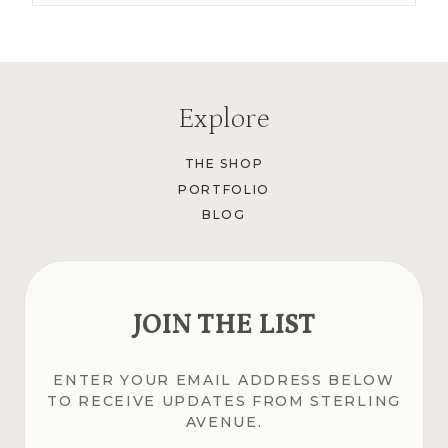
Explore
THE SHOP
PORTFOLIO
BLOG
JOIN THE LIST
ENTER YOUR EMAIL ADDRESS BELOW
TO RECEIVE UPDATES FROM STERLING
AVENUE.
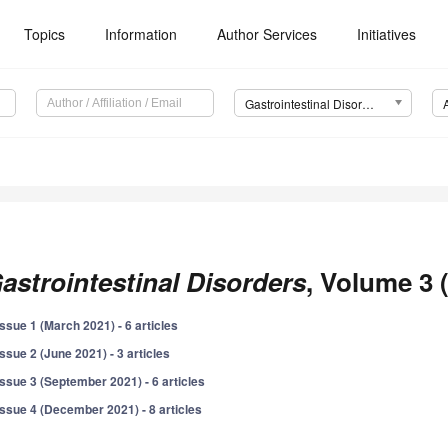
Topics
Information
Author Services
Initiatives
Gastrointestinal Disorders
astrointestinal Disorders
, Volume 3 
Issue 1 (March 2021) - 6 articles
Issue 2 (June 2021) - 3 articles
Issue 3 (September 2021) - 6 articles
Issue 4 (December 2021) - 8 articles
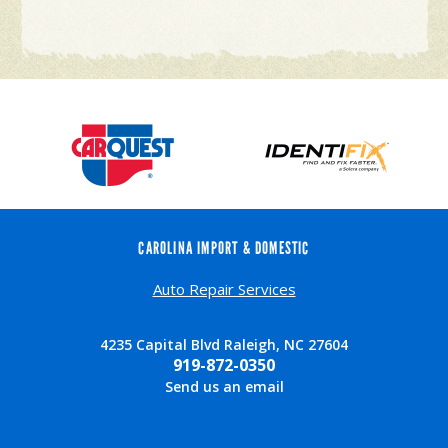
CAROLINA IMPORT & DOMESTIC
Auto Repair Services
4235 Capital Blvd Raleigh, NC 27604
919-872-0350
Send us an email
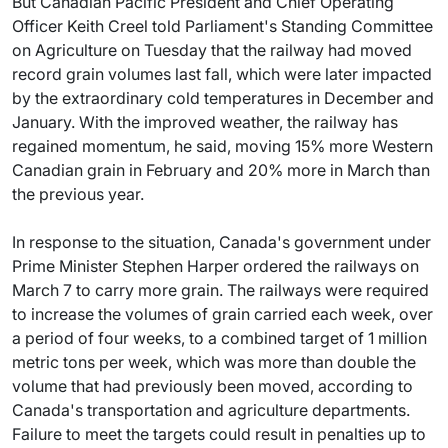
But Canadian Pacific President and Chief Operating
Officer Keith Creel told Parliament's Standing Committee
on Agriculture on Tuesday that the railway had moved
record grain volumes last fall, which were later impacted
by the extraordinary cold temperatures in December and
January. With the improved weather, the railway has
regained momentum, he said, moving 15% more Western
Canadian grain in February and 20% more in March than
the previous year.
In response to the situation, Canada's government under
Prime Minister Stephen Harper ordered the railways on
March 7 to carry more grain. The railways were required
to increase the volumes of grain carried each week, over
a period of four weeks, to a combined target of 1 million
metric tons per week, which was more than double the
volume that had previously been moved, according to
Canada's transportation and agriculture departments.
Failure to meet the targets could result in penalties up to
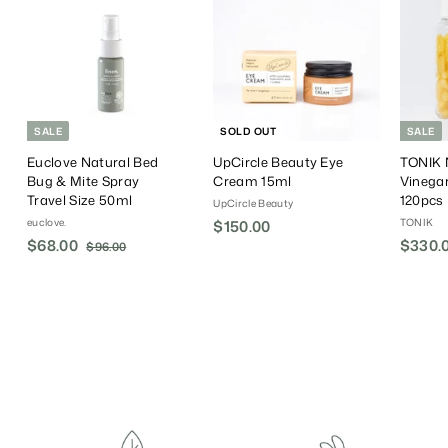
SALE
SOLD OUT
SALE
Euclove Natural Bed
UpCircle Beauty Eye
TONIK N
Bug & Mite Spray
Cream 15ml
Vinega
Travel Size 50ml
120pcs
UpCircle Beauty
euclove.
TONIK
$150.00
$
S
$68.00
$
R
S
$330.
$96.00
$
1
a
e
a
9
6
5
6
l
g
l
8
0
.
e
u
e
.
.
0
P
l
P
0
0
0
r
a
r
0
0
i
r
i
c
P
c
e
r
e
i
c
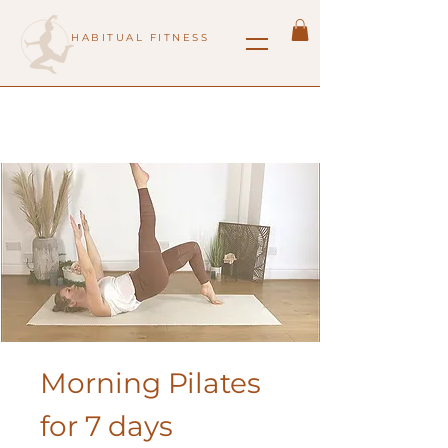
HABITUAL FITNESS
Morning Pilates
for 7 days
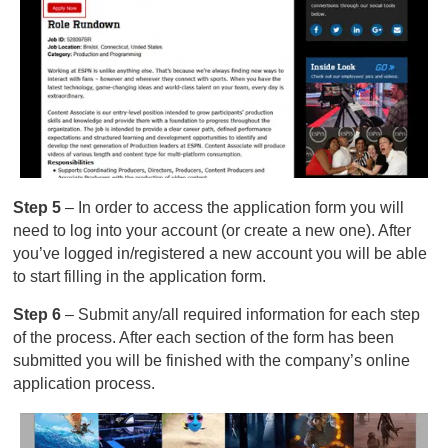
Step 5
– In order to access the application form you will
need to log into your account (or create a new one). After
you’ve logged in/registered a new account you will be able
to start filling in the application form.
Step 6
– Submit any/all required information for each step
of the process. After each section of the form has been
submitted you will be finished with the company’s online
application process.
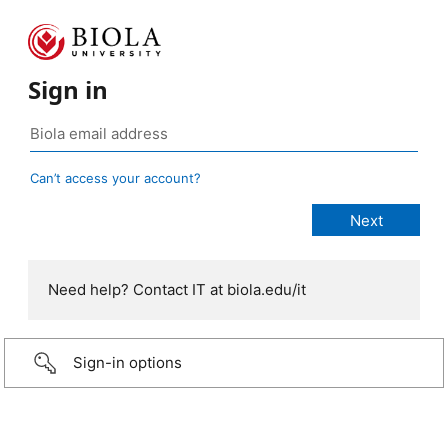
Sign in
Can’t access your account?
Need help? Contact IT at biola.edu/it
Sign-in options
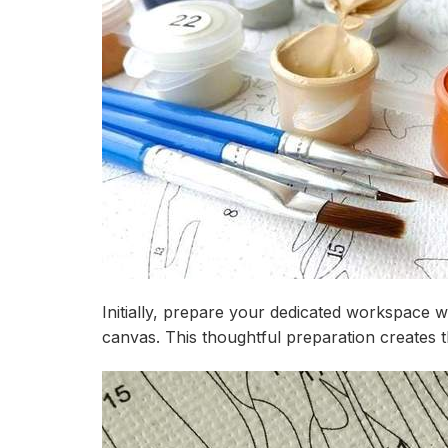
Initially, prepare your dedicated workspace w
canvas. This thoughtful preparation creates th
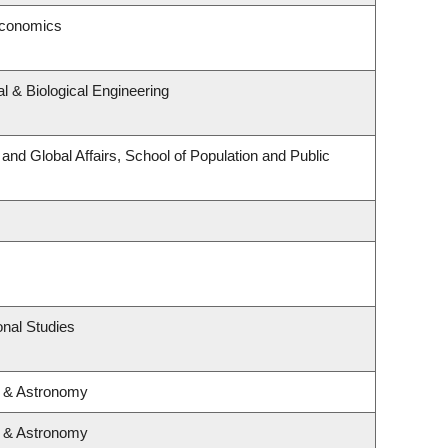
Economics
 & Biological Engineering
 and Global Affairs, School of Population and Public
nal Studies
s & Astronomy
s & Astronomy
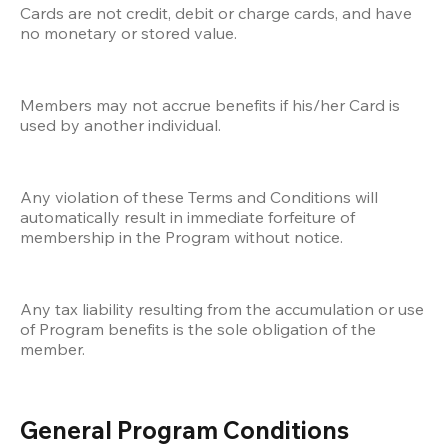
Cards are not credit, debit or charge cards, and have 
no monetary or stored value.
Members may not accrue benefits if his/her Card is 
used by another individual.
Any violation of these Terms and Conditions will 
automatically result in immediate forfeiture of 
membership in the Program without notice. 
Any tax liability resulting from the accumulation or use 
of Program benefits is the sole obligation of the 
member.
General Program Conditions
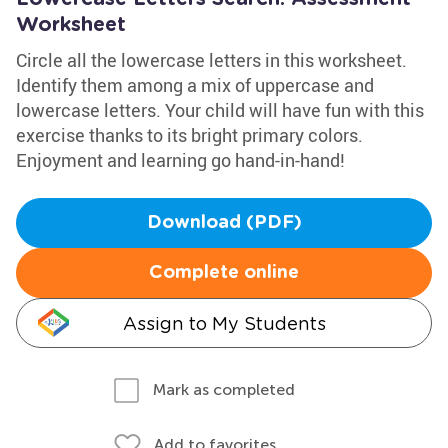
Worksheet
Circle all the lowercase letters in this worksheet.
Identify them among a mix of uppercase and
lowercase letters. Your child will have fun with this
exercise thanks to its bright primary colors.
Enjoyment and learning go hand-in-hand!
Download (PDF)
Complete online
Assign to My Students
Mark as completed
Add to favorites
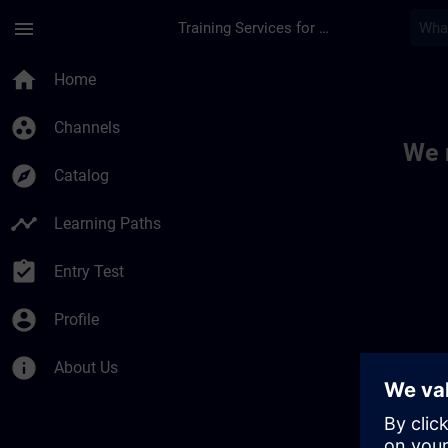
Skip To Main Content
Page Loaded
menu
Training Services for Digital Industries
Toc | SITRAIN
home
Home
group_work
Channels
We 
explore
Catalog
timeline
Learning Paths
assignment_turned_in
Entry Test
account_circle
Profile
info
About Us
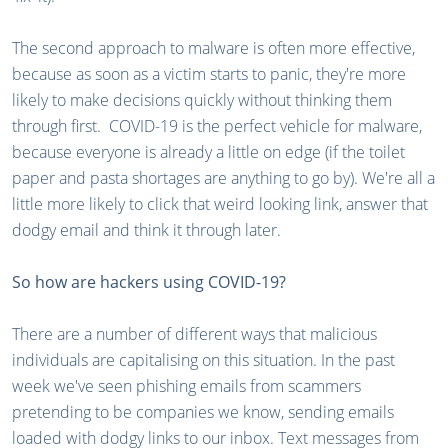
The second approach to malware is often more effective,
because as soon as a victim starts to panic, they're more
likely to make decisions quickly without thinking them
through first. COVID-19 is the perfect vehicle for malware,
because everyone is already a little on edge (if the toilet
paper and pasta shortages are anything to go by). We're all a
little more likely to click that weird looking link, answer that
dodgy email and think it through later.
So how are hackers using COVID-19?
There are a number of different ways that malicious
individuals are capitalising on this situation. In the past
week we've seen phishing emails from scammers
pretending to be companies we know, sending emails
loaded with dodgy links to our inbox. Text messages from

_What needs to be done_: Scan the preceding records line by line, and state how many lines contain "that". Nothing else belongs in the answer.

_Your response_: 4